In 2015, USC surgeons performed 125 liver transplants, with 40 percent comprised of liver cancer patients, says Jeffrey A. Kahn, MD, associate professor of clinical medicine at the Keck School and liver transplant program medical director, who coordinates patient care.
According to Kahn, there is a shortage of available livers from cadavers because USC Norris is part of a large transplant area, region 5, which includes California, Arizona, Nevada, Utah, and New Mexico. “People can wait two years for a transplant in this part of the country,” he explains. “We do a lot of procedures geared toward shrinking tumors while they’re waiting; if the tumor gets too big they can’t have a transplant because the tumor often grows back.”
The liver transplant program’s most effective answer to the shortage is the utilization of living donors, who give a portion of their livers for transplant. USC Norris has the only such active program in Los Angeles. Kahn says that 12 such procedures were performed in 2016, while in previous years there have been as many as 30. USC Norris is also constantly seeking to improve liver cancer care through research.
Anthony El-Khoueiry, MD, associate professor of clinical medicine at the Keck School and chair of the Clinical Investigations Support Office (CISO) at USC Norris, sees the potential for improving treatment options for patients with advanced liver cancer who are not candidates for surgery or liver transplant. He is currently conducting a clinical trial of nivolumab, a drug that stimulates the patient’s own immune system to fight cancer. “It’s showing promise in terms of shrinking tumors, stopping cancer growth, and hopefully allowing for longer lives,” says El-Khoueiry, who is known nationwide for his clinical research on liver cancer. He notes that the Food and Drug Administration’s approval of liver cancer drugs has been very selective, with only one given the go-ahead in the last 11 years.
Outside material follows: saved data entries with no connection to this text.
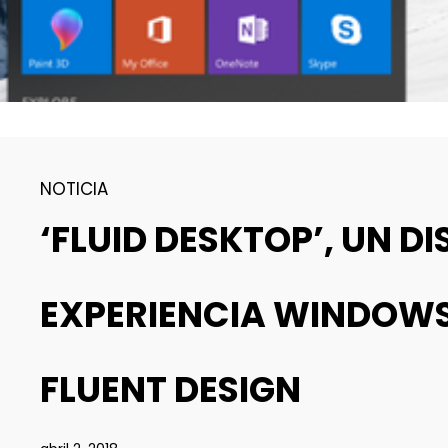
NOTICIA
‘FLUID DESKTOP’, UN 
EXPERIENCIA WINDOWS
FLUENT DESIGN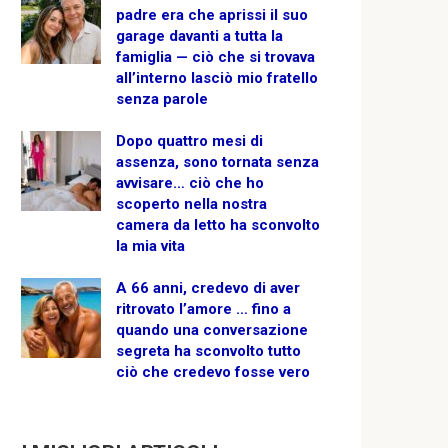
padre era che aprissi il suo
garage davanti a tutta la
famiglia — ciò che si trovava
all’interno lasciò mio fratello
senza parole
Dopo quattro mesi di
assenza, sono tornata senza
avvisare… ciò che ho
scoperto nella nostra
camera da letto ha sconvolto
la mia vita
A 66 anni, credevo di aver
ritrovato l’amore … fino a
quando una conversazione
segreta ha sconvolto tutto
ciò che credevo fosse vero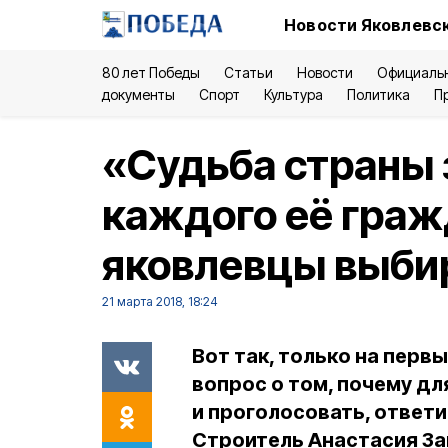
Новости Яковлевск
80 лет Победы
Статьи
Новости
Официаль
документы
Спорт
Культура
Политика
П
«Судьба страны 
каждого её граж
яковлевцы выби
21 марта 2018, 18:24
Вот так, только на перв
вопрос о том, почему дл
и проголосовать, ответ
Строитель Анастасия За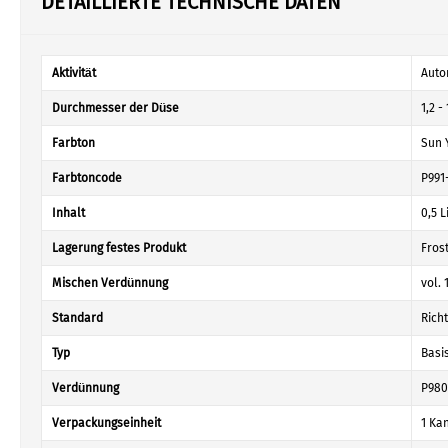
DETAILLIERTE TECHNISCHE DATEN
Aktivität
Auto
Durchmesser der Düse
1,2 -
Farbton
Sun 
Farbtoncode
P991
Inhalt
0,5 L
Lagerung festes Produkt
Fros
Mischen Verdünnung
vol. 
Standard
Rich
Typ
Basi
Verdünnung
P980
Verpackungseinheit
1 Kan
Another researcher, Keigo Machida, PhD, an associate professor of molecular microbiology and immunology at the Keck School, is the senior author of a study that has identified the “Achilles’ heel” in cancer therapy. He and his colleagues found that NANOG, a stem cell marker, is scarce in early-stage liver cancer but abounds in stage III, when it promotes the cancer’s spread by rewiring metabolism in the mitochondria — the specialized structures in cells that are their energy factory.
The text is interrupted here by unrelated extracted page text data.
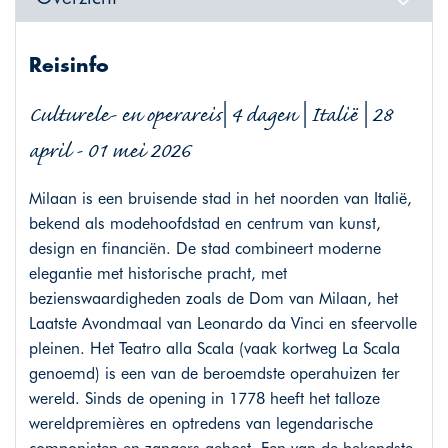
Reisinfo
Culturele- en operareis| 4 dagen | Italië | 28
april - 01 mei 2026
Milaan is een bruisende stad in het noorden van Italië,
bekend als modehoofdstad en centrum van kunst,
design en financiën. De stad combineert moderne
elegantie met historische pracht, met
bezienswaardigheden zoals de Dom van Milaan, het
Laatste Avondmaal van Leonardo da Vinci en sfeervolle
pleinen. Het Teatro alla Scala (vaak kortweg La Scala
genoemd) is een van de beroemdste operahuizen ter
wereld. Sinds de opening in 1778 heeft het talloze
wereldpremières en optredens van legendarische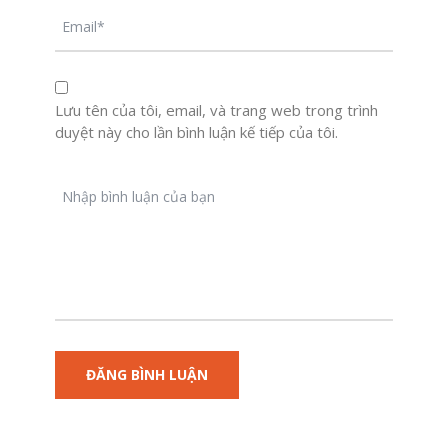
Lưu tên của tôi, email, và trang web trong trình
duyệt này cho lần bình luận kế tiếp của tôi.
“Even though we treat patients with chemotherapy, those bad seeds [NANOG] survive and force relapse,” says Machida. “That’s why we would like to target the bad seeds to prevent the cancer from recurring and spreading to other parts of the body.”
Clinical leaders are also looking backwards, across the decades of patients treated at USC Norris, to better predict effective treatments and possibilities of recurrence.
Selby is currently tracking patients, including those with liver cancer, to determine what have been the most effective treatment approaches given the stage and biology of patients’ tumors. Previous studies, he says, included one examining the psychological and physical impact of liver transplants from living donors on the patients who received them. “The study changed the way we counsel them about side effects or difficult parts of the outcomes from the procedures,” Selby explains.
Similarly, Kahn is beginning a review of patients who have had transplants to see if he can identify predictors of the recurrence of cancer after the transplant, which a small percentage of patients experience.
“It takes a long time for a program to be able to yield new and useful information in the field,” Selby concludes. “It means having a lot of physicians to pull data from patient outcomes. That’s one of the most exciting things about this — that the program has matured to the point where it is in position to become a field leader because of the number and breadth of patients we see, the ability to enroll them in clinical trials, and the number of physicians involved.”